Document understanding data:

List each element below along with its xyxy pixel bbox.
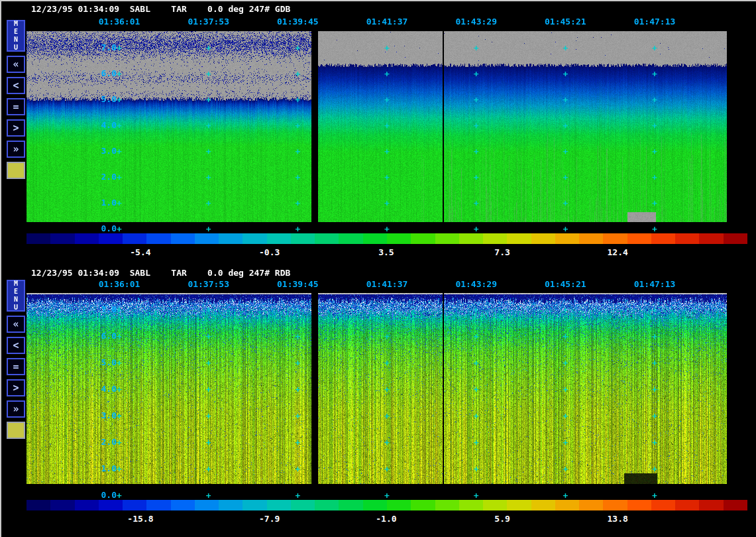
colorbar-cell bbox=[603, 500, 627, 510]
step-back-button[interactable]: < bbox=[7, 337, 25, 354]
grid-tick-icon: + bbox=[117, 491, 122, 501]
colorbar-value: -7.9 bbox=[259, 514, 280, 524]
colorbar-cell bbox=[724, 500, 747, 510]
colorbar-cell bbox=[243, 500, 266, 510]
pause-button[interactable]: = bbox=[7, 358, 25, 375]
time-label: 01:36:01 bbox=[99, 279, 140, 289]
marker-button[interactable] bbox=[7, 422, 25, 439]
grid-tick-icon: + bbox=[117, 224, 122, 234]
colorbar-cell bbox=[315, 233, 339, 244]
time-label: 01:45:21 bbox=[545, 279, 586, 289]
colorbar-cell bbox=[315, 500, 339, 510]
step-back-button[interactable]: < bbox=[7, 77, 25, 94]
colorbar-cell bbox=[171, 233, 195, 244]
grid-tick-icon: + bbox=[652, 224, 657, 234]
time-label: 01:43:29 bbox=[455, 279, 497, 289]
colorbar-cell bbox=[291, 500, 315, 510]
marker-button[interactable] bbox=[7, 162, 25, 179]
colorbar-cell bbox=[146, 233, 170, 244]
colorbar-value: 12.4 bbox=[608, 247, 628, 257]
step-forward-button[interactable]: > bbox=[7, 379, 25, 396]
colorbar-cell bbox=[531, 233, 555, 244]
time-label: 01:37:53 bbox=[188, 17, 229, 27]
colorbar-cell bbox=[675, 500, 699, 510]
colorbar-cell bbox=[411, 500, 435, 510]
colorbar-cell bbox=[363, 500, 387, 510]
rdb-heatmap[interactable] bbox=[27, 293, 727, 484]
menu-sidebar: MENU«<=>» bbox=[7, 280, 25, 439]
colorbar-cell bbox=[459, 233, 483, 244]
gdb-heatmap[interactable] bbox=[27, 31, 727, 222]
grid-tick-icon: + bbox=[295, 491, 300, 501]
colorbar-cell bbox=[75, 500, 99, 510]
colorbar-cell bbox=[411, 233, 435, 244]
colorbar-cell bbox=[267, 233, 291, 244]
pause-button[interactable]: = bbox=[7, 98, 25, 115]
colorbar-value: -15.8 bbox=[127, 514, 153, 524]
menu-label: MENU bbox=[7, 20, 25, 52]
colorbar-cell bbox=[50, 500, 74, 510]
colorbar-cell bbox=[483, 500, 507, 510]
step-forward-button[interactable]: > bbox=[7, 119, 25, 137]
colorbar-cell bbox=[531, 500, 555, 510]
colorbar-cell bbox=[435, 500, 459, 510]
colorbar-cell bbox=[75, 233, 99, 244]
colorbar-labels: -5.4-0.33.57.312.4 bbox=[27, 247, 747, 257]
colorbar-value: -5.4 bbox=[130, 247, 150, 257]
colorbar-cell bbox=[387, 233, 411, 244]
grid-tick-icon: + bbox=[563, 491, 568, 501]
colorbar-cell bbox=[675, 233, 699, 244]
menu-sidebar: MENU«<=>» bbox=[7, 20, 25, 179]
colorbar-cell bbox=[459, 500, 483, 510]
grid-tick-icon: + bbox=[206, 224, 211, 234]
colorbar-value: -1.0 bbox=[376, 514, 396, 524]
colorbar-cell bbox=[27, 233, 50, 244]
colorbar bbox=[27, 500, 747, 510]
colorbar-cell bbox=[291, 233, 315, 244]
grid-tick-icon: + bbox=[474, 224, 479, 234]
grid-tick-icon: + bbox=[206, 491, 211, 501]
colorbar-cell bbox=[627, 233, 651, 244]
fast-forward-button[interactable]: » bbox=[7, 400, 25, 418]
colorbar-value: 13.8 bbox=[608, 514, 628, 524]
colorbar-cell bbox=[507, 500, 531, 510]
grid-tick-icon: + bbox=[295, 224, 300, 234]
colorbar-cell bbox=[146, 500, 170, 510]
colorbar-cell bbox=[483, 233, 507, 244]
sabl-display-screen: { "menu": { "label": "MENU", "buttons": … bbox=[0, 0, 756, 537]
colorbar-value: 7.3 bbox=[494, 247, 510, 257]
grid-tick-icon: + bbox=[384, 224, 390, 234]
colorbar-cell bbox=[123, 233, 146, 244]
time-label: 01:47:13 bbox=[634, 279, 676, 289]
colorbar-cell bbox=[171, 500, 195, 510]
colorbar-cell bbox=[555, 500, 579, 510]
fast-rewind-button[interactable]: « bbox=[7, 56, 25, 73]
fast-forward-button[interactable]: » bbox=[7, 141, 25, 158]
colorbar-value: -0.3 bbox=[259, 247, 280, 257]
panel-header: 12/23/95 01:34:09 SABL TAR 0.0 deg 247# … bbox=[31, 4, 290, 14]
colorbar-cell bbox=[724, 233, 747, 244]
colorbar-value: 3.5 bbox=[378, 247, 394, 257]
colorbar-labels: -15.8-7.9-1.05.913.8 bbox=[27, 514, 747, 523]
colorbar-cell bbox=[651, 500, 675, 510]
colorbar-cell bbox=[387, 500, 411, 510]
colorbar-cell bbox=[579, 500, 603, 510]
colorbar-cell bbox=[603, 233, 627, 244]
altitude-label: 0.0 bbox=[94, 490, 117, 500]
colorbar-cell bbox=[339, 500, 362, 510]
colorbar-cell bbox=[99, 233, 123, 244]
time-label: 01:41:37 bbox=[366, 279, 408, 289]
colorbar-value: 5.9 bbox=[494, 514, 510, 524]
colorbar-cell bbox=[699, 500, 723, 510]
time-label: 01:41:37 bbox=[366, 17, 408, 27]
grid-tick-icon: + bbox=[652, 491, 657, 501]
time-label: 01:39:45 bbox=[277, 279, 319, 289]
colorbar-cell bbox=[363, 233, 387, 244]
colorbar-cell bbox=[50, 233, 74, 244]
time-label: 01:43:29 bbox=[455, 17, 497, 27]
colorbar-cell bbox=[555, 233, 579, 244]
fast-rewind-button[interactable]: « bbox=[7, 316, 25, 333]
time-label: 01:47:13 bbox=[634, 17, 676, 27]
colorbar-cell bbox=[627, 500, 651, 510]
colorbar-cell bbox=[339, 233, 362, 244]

▸ **Required action**
All of the records must come back exactly as they stand, minus every picture.

▸ **Response**
List each element below along with its xyxy pixel bbox.
colorbar-cell bbox=[603, 500, 627, 510]
step-back-button[interactable]: < bbox=[7, 337, 25, 354]
grid-tick-icon: + bbox=[117, 491, 122, 501]
colorbar-value: -7.9 bbox=[259, 514, 280, 524]
colorbar-cell bbox=[724, 500, 747, 510]
colorbar-cell bbox=[243, 500, 266, 510]
pause-button[interactable]: = bbox=[7, 358, 25, 375]
time-label: 01:36:01 bbox=[99, 279, 140, 289]
marker-button[interactable] bbox=[7, 422, 25, 439]
grid-tick-icon: + bbox=[117, 224, 122, 234]
colorbar-cell bbox=[315, 233, 339, 244]
time-label: 01:45:21 bbox=[545, 279, 586, 289]
colorbar-cell bbox=[315, 500, 339, 510]
step-back-button[interactable]: < bbox=[7, 77, 25, 94]
colorbar-cell bbox=[171, 233, 195, 244]
grid-tick-icon: + bbox=[652, 224, 657, 234]
time-label: 01:43:29 bbox=[455, 279, 497, 289]
colorbar-cell bbox=[291, 500, 315, 510]
marker-button[interactable] bbox=[7, 162, 25, 179]
colorbar-cell bbox=[146, 233, 170, 244]
colorbar-value: 12.4 bbox=[608, 247, 628, 257]
step-forward-button[interactable]: > bbox=[7, 379, 25, 396]
colorbar-cell bbox=[531, 233, 555, 244]
time-label: 01:37:53 bbox=[188, 17, 229, 27]
colorbar-cell bbox=[675, 500, 699, 510]
colorbar-cell bbox=[411, 500, 435, 510]
colorbar-cell bbox=[363, 500, 387, 510]
rdb-heatmap[interactable] bbox=[27, 293, 727, 484]
menu-sidebar: MENU«<=>» bbox=[7, 280, 25, 439]
colorbar-cell bbox=[459, 233, 483, 244]
gdb-heatmap[interactable] bbox=[27, 31, 727, 222]
grid-tick-icon: + bbox=[295, 491, 300, 501]
colorbar-cell bbox=[75, 500, 99, 510]
colorbar-cell bbox=[411, 233, 435, 244]
colorbar-cell bbox=[267, 233, 291, 244]
pause-button[interactable]: = bbox=[7, 98, 25, 115]
colorbar-value: -15.8 bbox=[127, 514, 153, 524]
menu-label: MENU bbox=[7, 20, 25, 52]
colorbar-cell bbox=[50, 500, 74, 510]
colorbar-cell bbox=[483, 500, 507, 510]
step-forward-button[interactable]: > bbox=[7, 119, 25, 137]
colorbar-cell bbox=[531, 500, 555, 510]
colorbar-cell bbox=[435, 500, 459, 510]
colorbar-cell bbox=[75, 233, 99, 244]
colorbar-labels: -5.4-0.33.57.312.4 bbox=[27, 247, 747, 257]
colorbar-value: -5.4 bbox=[130, 247, 150, 257]
colorbar-cell bbox=[387, 233, 411, 244]
grid-tick-icon: + bbox=[563, 491, 568, 501]
colorbar-cell bbox=[675, 233, 699, 244]
menu-sidebar: MENU«<=>» bbox=[7, 20, 25, 179]
colorbar-cell bbox=[459, 500, 483, 510]
grid-tick-icon: + bbox=[206, 224, 211, 234]
colorbar-value: -1.0 bbox=[376, 514, 396, 524]
colorbar-cell bbox=[27, 233, 50, 244]
colorbar bbox=[27, 500, 747, 510]
colorbar-cell bbox=[291, 233, 315, 244]
grid-tick-icon: + bbox=[474, 224, 479, 234]
grid-tick-icon: + bbox=[206, 491, 211, 501]
colorbar-cell bbox=[627, 233, 651, 244]
fast-forward-button[interactable]: » bbox=[7, 400, 25, 418]
colorbar-value: 13.8 bbox=[608, 514, 628, 524]
colorbar-cell bbox=[507, 500, 531, 510]
grid-tick-icon: + bbox=[295, 224, 300, 234]
colorbar-cell bbox=[146, 500, 170, 510]
colorbar-cell bbox=[483, 233, 507, 244]
sabl-display-screen: { "menu": { "label": "MENU", "buttons": … bbox=[0, 0, 756, 537]
colorbar-value: 7.3 bbox=[494, 247, 510, 257]
grid-tick-icon: + bbox=[384, 224, 390, 234]
colorbar-cell bbox=[123, 233, 146, 244]
time-label: 01:47:13 bbox=[634, 279, 676, 289]
colorbar-cell bbox=[171, 500, 195, 510]
colorbar-cell bbox=[555, 500, 579, 510]
fast-rewind-button[interactable]: « bbox=[7, 56, 25, 73]
fast-forward-button[interactable]: » bbox=[7, 141, 25, 158]
colorbar-value: -0.3 bbox=[259, 247, 280, 257]
panel-header: 12/23/95 01:34:09 SABL TAR 0.0 deg 247# … bbox=[31, 4, 290, 14]
colorbar-cell bbox=[724, 233, 747, 244]
colorbar-value: 3.5 bbox=[378, 247, 394, 257]
colorbar-labels: -15.8-7.9-1.05.913.8 bbox=[27, 514, 747, 523]
colorbar-cell bbox=[651, 500, 675, 510]
colorbar-cell bbox=[387, 500, 411, 510]
colorbar-cell bbox=[579, 500, 603, 510]
colorbar-cell bbox=[603, 233, 627, 244]
altitude-label: 0.0 bbox=[94, 490, 117, 500]
colorbar-cell bbox=[339, 500, 362, 510]
colorbar-cell bbox=[99, 233, 123, 244]
time-label: 01:41:37 bbox=[366, 279, 408, 289]
colorbar-value: 5.9 bbox=[494, 514, 510, 524]
colorbar-cell bbox=[699, 500, 723, 510]
time-label: 01:41:37 bbox=[366, 17, 408, 27]
grid-tick-icon: + bbox=[652, 491, 657, 501]
time-label: 01:39:45 bbox=[277, 279, 319, 289]
colorbar-cell bbox=[363, 233, 387, 244]
colorbar-cell bbox=[50, 233, 74, 244]
time-label: 01:43:29 bbox=[455, 17, 497, 27]
colorbar-cell bbox=[555, 233, 579, 244]
fast-rewind-button[interactable]: « bbox=[7, 316, 25, 333]
time-label: 01:47:13 bbox=[634, 17, 676, 27]
colorbar-cell bbox=[627, 500, 651, 510]
colorbar-cell bbox=[339, 233, 362, 244]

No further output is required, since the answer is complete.